_ABOUT THIS EXERCISE:_
All entries must be repeated exactly; do not include the pictures.

Stored records:
────────────────────────────────────────

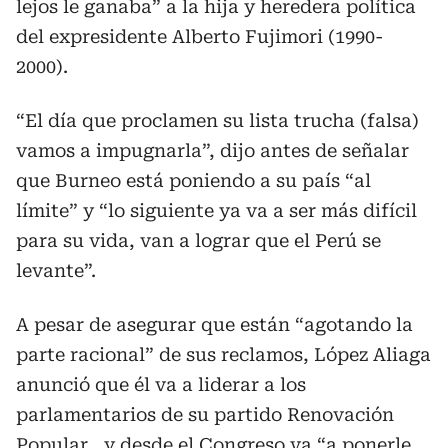
lejos le ganaba” a la hija y heredera política
del expresidente Alberto Fujimori (1990-
2000).
“El día que proclamen su lista trucha (falsa)
vamos a impugnarla”, dijo antes de señalar
que Burneo está poniendo a su país “al
límite” y “lo siguiente ya va a ser más difícil
para su vida, van a lograr que el Perú se
levante”.
A pesar de asegurar que están “agotando la
parte racional” de sus reclamos, López Aliaga
anunció que él va a liderar a los
parlamentarios de su partido Renovación
Popular , y desde el Congreso va “a ponerle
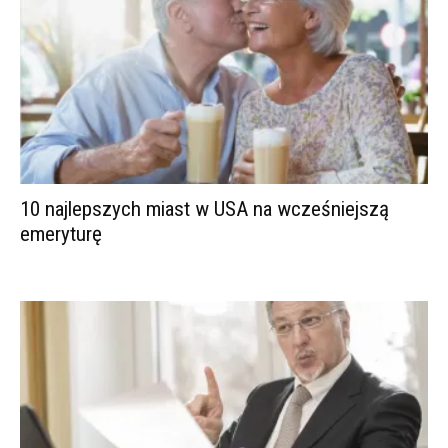
10 najlepszych miast w USA na wcześniejszą
emeryturę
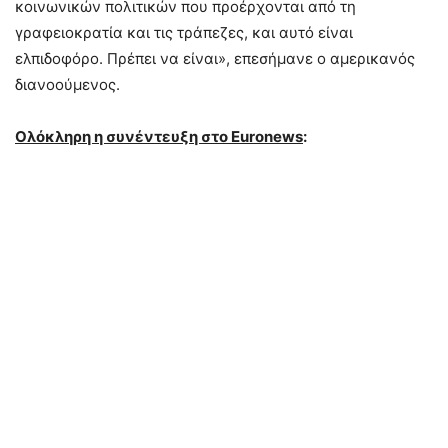
κοινωνικών πολιτικών που προέρχονται από τη
γραφειοκρατία και τις τράπεζες, και αυτό είναι
ελπιδοφόρο. Πρέπει να είναι», επεσήμανε ο αμερικανός
διανοούμενος.
Ολόκληρη η συνέντευξη στο Euronews
:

────────────────────────────────────────

_RESPONSE TO THE TASK:_
lejos le ganaba” a la hija y heredera política
del expresidente Alberto Fujimori (1990-
2000).
“El día que proclamen su lista trucha (falsa)
vamos a impugnarla”, dijo antes de señalar
que Burneo está poniendo a su país “al
límite” y “lo siguiente ya va a ser más difícil
para su vida, van a lograr que el Perú se
levante”.
A pesar de asegurar que están “agotando la
parte racional” de sus reclamos, López Aliaga
anunció que él va a liderar a los
parlamentarios de su partido Renovación
Popular , y desde el Congreso va “a ponerle
10 najlepszych miast w USA na wcześniejszą
emeryturę
κοινωνικών πολιτικών που προέρχονται από τη
γραφειοκρατία και τις τράπεζες, και αυτό είναι
ελπιδοφόρο. Πρέπει να είναι», επεσήμανε ο αμερικανός
διανοούμενος.
Ολόκληρη η συνέντευξη στο Euronews
:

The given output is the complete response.